Perhaps you could give it a try?


Gravatar Let's cut the crap.

The gay agenda here is to obtain benefits, health insurance, life insurance, SSI etc. for a high risk lifestyle that the majority of society sees as immoral.

Ain't gonna happen.

End of story.


Gravatar Anonymous,

You're right, in the same way that opposite-sex marriage is at least partially to obtain benefits, health insurance, life insurance, SSI, etc., for your spouse.

As for high risk, who do you think will be having more serial sexual relationships -- a single gay guy, or a married gay guy? If the heterosexual model is any indication, the married guy may eventually be lucky to have any sex at all...

As for society's view of immorality, how do you explain the fact that Wisconsin -- and I imagine the majority of states -- have made it illegal to discriminate on the basis of sexual orientation?

Sounds like you may not be in the majority, after all...


Gravatar MFD,

Several rambling points,

It's not the person's sexual orientation, it's the actions of the orientation such as sodomy which are view by the majority as immoral. You can be gay and abstain from sexual relations.

Gays can get employee benefits as singles so long as they are productive members of society and an employer provides them...even if you co-habitate

Why continue to make a farce of the institution of marriage? Are you saying that heterosexuals are the abnormal condition of human interaction?
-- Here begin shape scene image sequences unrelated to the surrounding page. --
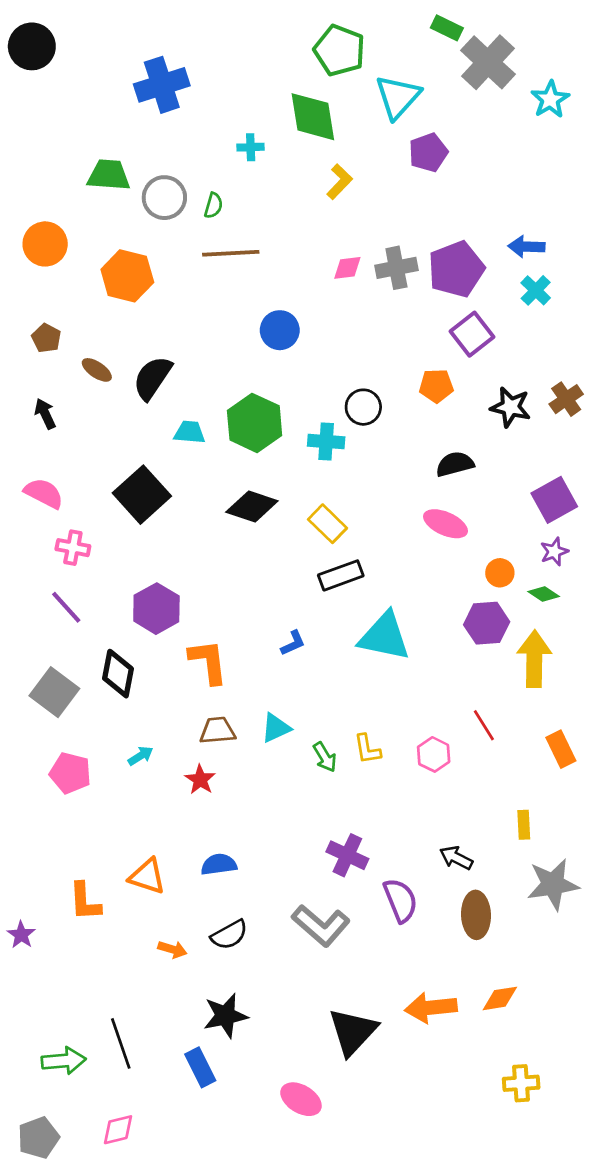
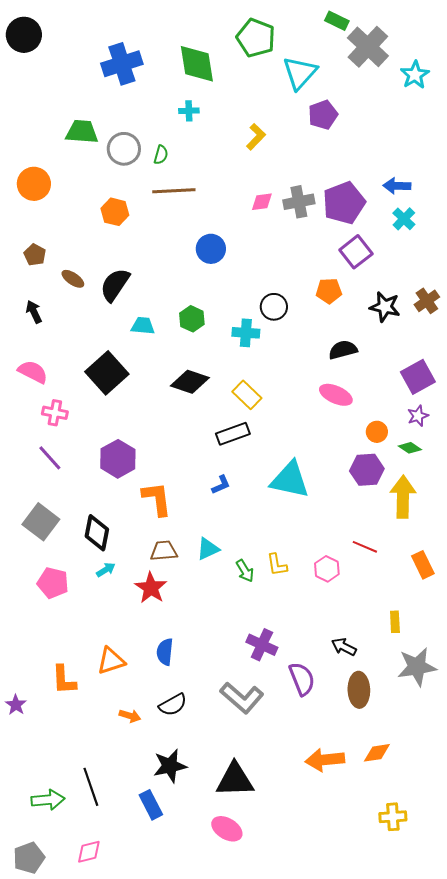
green diamond: (313, 117) -> (197, 64), moved
orange hexagon: (127, 276) -> (115, 212), moved, size x0.7
green hexagon: (255, 423) -> (192, 319), size x0.6
black rectangle: (341, 575) -> (233, 434), moved
black diamond: (118, 674) -> (97, 533), moved
red line: (484, 725) -> (365, 547), turned -35
red star: (200, 780) -> (151, 588), size x1.4
blue semicircle: (219, 864) -> (165, 652), turned -76
orange triangle: (147, 876) -> (111, 661), turned -36
black triangle: (353, 1032) -> (235, 780), moved, turned 45

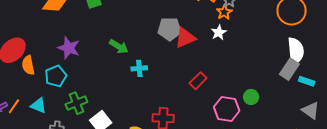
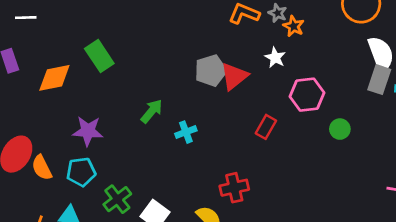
orange star: (224, 12) -> (294, 26), moved
green arrow: (119, 46) -> (152, 111), turned -66
cyan pentagon: (56, 76) -> (81, 172), turned 30
pink hexagon: (227, 109) -> (307, 95), moved

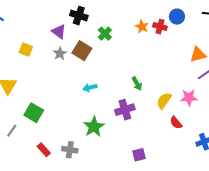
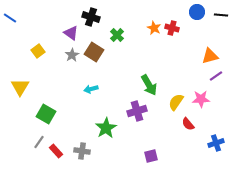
blue circle: (177, 17) -> (197, 12), moved
yellow square: (26, 50) -> (38, 51), turned 32
green arrow: (137, 84) -> (149, 85), size x1.5
cyan arrow: (90, 88) -> (91, 89), moved
gray line: (12, 131) -> (39, 142), moved

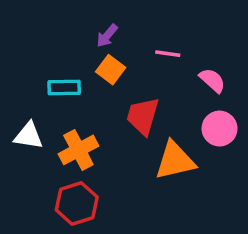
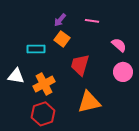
pink line: (168, 54) -> (92, 21), moved
orange triangle: (175, 161) -> (89, 102), moved

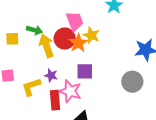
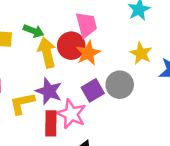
yellow star: (91, 35) -> (141, 53), moved
purple square: (85, 71) -> (93, 90), turned -36
purple star: (51, 75) -> (49, 91), size x1.5
gray circle: (132, 82) -> (120, 85), moved

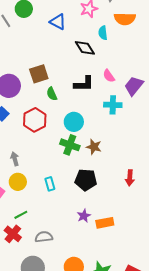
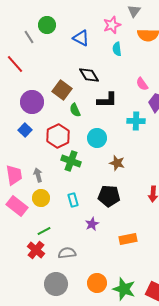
cyan semicircle: (103, 33) -> (117, 49), moved
black diamond: (85, 48) -> (89, 75), moved
brown square: (39, 74) -> (62, 90), turned -36
pink semicircle: (109, 76) -> (142, 84), moved
green cross: (70, 145) -> (71, 161), moved
purple star: (84, 216) -> (92, 224), moved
Not every government institution agrees with sexual orientation being acceptable, i.e. don't ask, don't tell.

Yes, I am in the majority; that being outside of San Francisco.


Gravatar Anon,

So I assume you have strictly avoided sodomy (commonly defined as genital-anal or genital-oral contact) throughout your entire lifetime?

And if your response is "That's none of your damned business!", then I think you're beginning to get the point that gays have been trying to make...

And do you really think that VP Cheney's daughter Mary would make a bigger farce of marriage than Britney Spears already has?